In an isobaric expansion process, the pressure of the gas is kept constant. Because of the increase in volume the constant pressure can only be archived by increasing temperature. Then I want to ask is the pressure of the gas necessarily equal to the external pressure throughout the whole process?
It is because many times when we see a P-V diagram is plotted as a horizontal line then we say the process is isobaric. Is it right at the first place? The Pressure on the y-axis should be the pressure of the gas rather than the external pressure. However when calculating work for such a horizontal line we use w=-Pex delta V and substitute the P of the y-axis to the equation while the y-axis should represent pressure of the gas.
It is what I understand. If the P-V diagram is a horizontal line it just tell us the pressure of the gas is unchanged while expanding. Calculating work require us to know the pressure which stop the gas from expanding but instead we use the pressure of the gas to do the calculation. Does that mean the pressure of the gas is equal to that of the external pressure? If not I think there is a lack of information to calculate work for such process as we don't know the external pressure the gas go against.
The next is something I want to ask when calculating work.

Also I would like to ask about free expansion. In free expansion the work done by the perfect gas against the vacuum is zero. The final temperature of the gas remain unchanged so delta U is zero and q is zero too. That means the gas does not lose any energy through heat and work. Then why the expansion would stop? Would the gas expand to a point which the pressure of the gas equal zero to stop because it is expanding against vacuum? If the pressure of the gas is not zero then the gas has not established equilibrium as one side there is pressure while on the other there is no pressure.

Last edited: Sep 18, 2011
2. Sep 19, 2011

### Andrew Mason

If the process is quasi-static, the answer would be yes. If it is not quasi-static, the external pressure may or may not be equal to the gas pressure. It depends on the way the gas and surroundings are configured.

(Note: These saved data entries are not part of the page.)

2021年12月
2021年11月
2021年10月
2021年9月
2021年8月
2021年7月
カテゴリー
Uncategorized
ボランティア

As soon as the gas becomes dynamic, the pressure is no longer given by PV=nRT. Also, the speed distribution of the gas molecules deviates from a Maxwell-Boltmann distribution, so temperature is not really defined.

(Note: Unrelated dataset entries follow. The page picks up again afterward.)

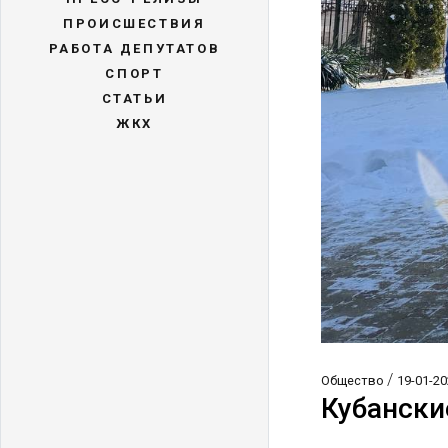
ПРОИСШЕСТВИЯ
РАБОТА ДЕПУТАТОВ
СПОРТ
СТАТЬИ
ЖКХ
/
Общество
19-01-20
Кубански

Suppose you have a box with a divider in the middle and a gas in one side. If you lift the divider the gas fills the whole box, doubling in volume. The box limits the expansion. In the process the gas does no work on the surroundings. It actually does work on itself but that work ultimately ends up as heat (waves of gas molecules bounce back and forth inside the container and eventually molecular motion becomes completely random).